Granted, if you want to consume an asynchronous script from synchronous code you could always use a helper method or wrapper (like the AsyncHelper from ASP.NET 5), but that seems messy for something that is supposed to make working with dynamic code easier than firing up the full Roslyn compiler. I don't know what the answer is (or if there needs to be one) and I sympathize with not wanting to code up two parallel scripting environments, one for sync and one for async. What I do know is that this change in thinking from the current scripting engine is going to be mostly harmful for this specific developer.

paulomorgado commented 9 years ago

I'm just speculating that the script engine is asynchronous even if the script itself isn't.

And that also helps allowing asynchronous scripts.

Synchronous is just an illusion. You might as well embrace asynchronous.

tmat commented 9 years ago

Executing synchronously is gonna be simple:

int x = CSharpScript.EvalAsync<int>("x + y").Result;
daveaglick commented 9 years ago

Ah, great - so it'll just return a normal Task? Will there be an option to implicitly add ConfigureAwait(false) to the script runner so that there's less chance of deadlocking on the context?

mattwar commented 9 years ago

If you write

var result = Task.Run(() => CSharpScript.EvalAsync(script)).Result

Then the script should never need to specify ConfigureAwait(false) since its starting context is the thread pool.

note: but don't ever do this if you are already running out of the thread pool.

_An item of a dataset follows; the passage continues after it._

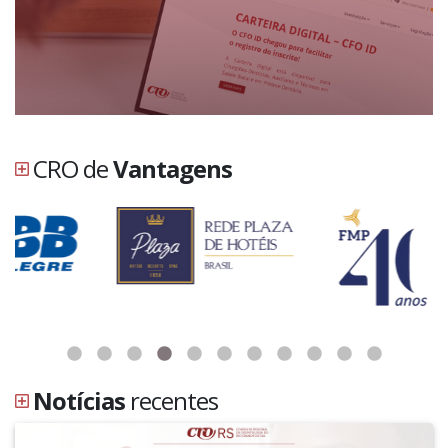
CRO de
Vantagens
Notícias
recentes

How do you know? IDK.

GSPP commented 9 years ago

All top-level code is async in a script.

What does that mean? Does that have limit the kinds of code that one can write in a script?

Async does not seem particularly important for a script because there won't be many scripts running in any given CLR process. Potentially blocking threads is fine and has no performance impact.

A script that really wants to be async could return a Task. Then the host could say:

CSharpScript.Eval<Task>("new WebClient().DownloadTaskAsync(\"...\"));

And do whatever it likes with that task.

paulomorgado commented 9 years ago

An asynchronous script engine can handle synchronous scripts better than a synchronous engine can handle asynchronous scripts.

GSPP commented 9 years ago

@paulomorgado I don't know what you mean. I did not mean to suggest that the user experience must be synchronous or asynchronous. I did not intend to make any statement about how a REPL loop would work. If your comment was meant to answer my question I did not follow.

Script execution will always need to be initiated on some kind of background thread. Be it Task-based or not.

MgSam commented 9 years ago

Any chance of a CTP of the Interactive Window coming soon? We've been without C# Interactive since 2012. That's a long time to wait.

kuhlenh commented 9 years ago

@MgSam That's what we're hoping to do ASAP. The CTP would contain a subset of our 1.1 feature plans.